Ну а потом — правда, я сам того не видел, знаю со слов Дьюи Конроя — шериф поехал в Бангор, где сидел в тюрьме Батч, и сказал ему так: «Кончай эти разговоры. Послушай, Батч. Этот негр не хочет доводить дело до суда. Он мог бы упечь тебя в Шоушенк, но зачем ему это? Ему что нужно? Чтобы ты заплатил компенсацию за цыплят. Двести долларов, говорит, будет достаточно».
«Двести долларов?! А в жопу ты их не хочешь?»
«Послушай, Батч, там в Шоушенке есть известковый карьер. Два года кайлом по…ячишь, язык станет зеленый, как леденец. Так что выбирай».
«Ни один суд присяжных не осудит меня за каких-то цыплят черномазого».
«Я знаю», — говорит шериф.
«А чего же ты ко мне при…ался?»
«Протри глаза, Батч. Тебя посадят не за цыплят, а за свастику, которую ты намалевал на двери курятника».
У Батча буквально челюсть отвисла. Шериф ушел, дав время ему на размышление. Спустя три дня к Батчу приехал брат, тот самый, который потом по пьяному делу замерз на снегу во время охоты. Батч велел ему продать новый «меркурий», купленный им после дембеля. Так я получил двести долларов, а Батч поклялся «запалить» меня. Всем друзьям своим протрепался. Как-то я его нагнал на машине. (Батч купил вместо «меркурия» довоенный «мерседес», а я был на пикапе), отрезал ему путь и от Витчем-стрит погнал к депо. Достаю винчестер.
«Только попробуй, — говорю, — запалить, поймаю и всажу пулю, гад».
«Ты чего со мной так разговариваешь, черный. — А у самого губы трясутся — и бесится и боится. — Так с белыми людьми не разговаривают».
Ты знаешь, достал он меня, Майк. Чувствую, если я сейчас ему мозги не вправлю, то потом он мне прохода не даст. Вокруг ни души. Просунул я руку в кабину, схватил его за волосы, а правой — винчестер ему под подбородок.
«Только еще вякни «черный», «черномазый», шлепну на месте, мозги вытекут. Понял? И еще учти: попробуешь запалить, я тебя поймаю и продырявлю. И жену твою, и сынка, и братьев. Вот ты где у меня сидишь».
Тут он в слезы — мерзкое, надо сказать, зрелище, ничего хуже не видел.
«Как же так, что ж получается, — говорит, — среди бела дня какой-то чер… черт берет трудящегося на пушку».
«Да, — отвечаю, — не иначе светопреставление. Но я не про то. Важно, чтобы мы понимали друг друга. Ты ведь не хочешь, чтобы у тебя мозги потекли».
Батч понял, что я шутить не намерен, извинился и больше подлянок не делал, разве что… хотя кто его знает. Доказательств у меня никаких. Может, это он отправил на тот свет пса Чиппи. А может, не он. Может, Чиппи сам сожрал какую-нибудь отраву.
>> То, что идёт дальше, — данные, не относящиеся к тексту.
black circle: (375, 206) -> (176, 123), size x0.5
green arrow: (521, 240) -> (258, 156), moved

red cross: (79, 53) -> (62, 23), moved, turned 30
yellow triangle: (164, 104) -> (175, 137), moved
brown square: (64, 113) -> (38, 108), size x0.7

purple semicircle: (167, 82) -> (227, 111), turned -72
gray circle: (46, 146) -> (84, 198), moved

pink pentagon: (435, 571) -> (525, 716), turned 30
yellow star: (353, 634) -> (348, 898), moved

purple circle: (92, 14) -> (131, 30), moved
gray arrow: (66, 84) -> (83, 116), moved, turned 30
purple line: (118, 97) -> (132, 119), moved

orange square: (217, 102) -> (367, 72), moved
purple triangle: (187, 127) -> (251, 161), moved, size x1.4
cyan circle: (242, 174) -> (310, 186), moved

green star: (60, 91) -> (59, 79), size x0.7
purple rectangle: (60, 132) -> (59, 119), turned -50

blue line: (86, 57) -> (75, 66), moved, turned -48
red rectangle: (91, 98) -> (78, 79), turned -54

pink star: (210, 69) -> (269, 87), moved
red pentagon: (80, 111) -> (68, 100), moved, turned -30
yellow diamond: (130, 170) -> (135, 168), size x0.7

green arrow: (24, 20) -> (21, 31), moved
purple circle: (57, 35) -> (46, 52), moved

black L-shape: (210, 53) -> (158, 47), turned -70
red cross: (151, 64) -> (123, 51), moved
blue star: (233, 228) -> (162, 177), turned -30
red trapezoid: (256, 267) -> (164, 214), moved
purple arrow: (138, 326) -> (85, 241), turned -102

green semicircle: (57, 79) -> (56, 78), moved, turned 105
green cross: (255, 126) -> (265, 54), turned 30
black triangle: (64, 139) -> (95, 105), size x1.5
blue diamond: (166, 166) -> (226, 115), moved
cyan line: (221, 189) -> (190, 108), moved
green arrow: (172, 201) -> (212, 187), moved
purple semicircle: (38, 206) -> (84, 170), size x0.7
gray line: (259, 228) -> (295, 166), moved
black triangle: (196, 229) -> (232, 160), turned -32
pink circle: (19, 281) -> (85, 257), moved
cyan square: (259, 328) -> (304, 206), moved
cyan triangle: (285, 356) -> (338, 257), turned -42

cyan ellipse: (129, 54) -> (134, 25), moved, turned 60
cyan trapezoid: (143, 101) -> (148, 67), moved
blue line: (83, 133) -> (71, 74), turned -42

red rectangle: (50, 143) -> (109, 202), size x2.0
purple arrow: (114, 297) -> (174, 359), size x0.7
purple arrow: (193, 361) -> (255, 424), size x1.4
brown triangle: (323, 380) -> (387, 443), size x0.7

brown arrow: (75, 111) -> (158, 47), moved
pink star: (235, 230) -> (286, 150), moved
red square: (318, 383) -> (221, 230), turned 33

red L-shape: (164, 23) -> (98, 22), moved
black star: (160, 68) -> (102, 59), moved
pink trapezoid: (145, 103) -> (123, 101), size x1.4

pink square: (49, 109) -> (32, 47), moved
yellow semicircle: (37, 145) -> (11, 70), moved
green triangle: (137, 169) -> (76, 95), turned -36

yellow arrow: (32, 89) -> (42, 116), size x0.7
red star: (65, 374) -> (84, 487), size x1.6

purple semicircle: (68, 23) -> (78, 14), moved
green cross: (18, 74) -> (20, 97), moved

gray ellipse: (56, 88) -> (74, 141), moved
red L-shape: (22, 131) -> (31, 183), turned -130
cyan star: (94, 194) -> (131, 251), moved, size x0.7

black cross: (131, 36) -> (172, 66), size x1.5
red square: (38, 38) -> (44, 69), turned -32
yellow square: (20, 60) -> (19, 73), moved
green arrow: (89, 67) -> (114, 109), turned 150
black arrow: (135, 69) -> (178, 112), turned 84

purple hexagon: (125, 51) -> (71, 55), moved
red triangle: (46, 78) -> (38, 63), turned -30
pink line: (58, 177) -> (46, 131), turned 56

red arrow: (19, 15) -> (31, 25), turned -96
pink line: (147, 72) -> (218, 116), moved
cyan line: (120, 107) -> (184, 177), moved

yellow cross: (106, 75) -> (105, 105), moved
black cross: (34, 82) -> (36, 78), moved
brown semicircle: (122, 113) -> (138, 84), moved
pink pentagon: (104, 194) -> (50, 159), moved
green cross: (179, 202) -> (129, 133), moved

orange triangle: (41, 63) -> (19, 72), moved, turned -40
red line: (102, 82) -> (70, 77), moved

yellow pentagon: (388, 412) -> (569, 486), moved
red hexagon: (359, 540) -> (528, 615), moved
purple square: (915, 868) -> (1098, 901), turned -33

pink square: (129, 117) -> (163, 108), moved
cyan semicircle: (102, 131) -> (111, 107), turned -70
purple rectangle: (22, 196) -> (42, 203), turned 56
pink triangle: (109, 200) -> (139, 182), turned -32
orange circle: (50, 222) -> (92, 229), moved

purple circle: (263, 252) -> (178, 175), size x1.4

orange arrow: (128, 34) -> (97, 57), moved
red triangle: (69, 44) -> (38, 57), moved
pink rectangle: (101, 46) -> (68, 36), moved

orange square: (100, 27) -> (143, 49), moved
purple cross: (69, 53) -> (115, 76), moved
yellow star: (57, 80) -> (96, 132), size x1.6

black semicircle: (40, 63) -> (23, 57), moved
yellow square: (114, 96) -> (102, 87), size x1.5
После этого нас оставили в покое. Сейчас вспоминаю тот случай и, честно говоря, не сожалею. Жилось нам тут хорошо, ну а если порой приснится пожар на «Черном пятне», так чему удивляться: и не такое еще снится.
28 февраля 1985 года
Столько дней прошло с тех пор, как я начал писать о поджоге «Черного пятна» — историю, что рассказал мне отец, а все еще к ней не подобрался. Кажется, у Толкиена во «Властелине колец» сказано: «Одна дорога приводит к другой». На первый взгляд как будто все просто: спускаешься с крыльца на тротуар, а в итоге оказываешься невесть где, на самых причудливых тропах. То же самое рассказы. Одно событие, другое, пятое, десятое — смотришь, уже заплутал. Может, они уводят тебя куда надо, а может, и нет. Может, в конечном счете не столько важны сами рассказы, сколько внутренний голос, побуждающий рассказывать.
Мне хорошо знаком этот голос. Это голос моего отца, низкий, неторопливый, нередко смешливый.
Голос отца.
Десять часов вечера. Библиотека уже час как закрылась. За окнами холод. Слышно, как шуршит за стеклом мокрый снег, бьется в окна коридора, ведущего в детскую библиотеку. Доносятся и другие звуки: вкрадчивые скрипы и стуки за пределами светового круга, где сижу я, склонившись над пожелтевшим линованным блокнотом. Обычные для старого здания звуки, утешаю себя, но почему-то тревожно. В голову лезут нехорошие мысли: может статься, там, в ночи, под вьюгой стоит клоун и продает свои воздушные шары.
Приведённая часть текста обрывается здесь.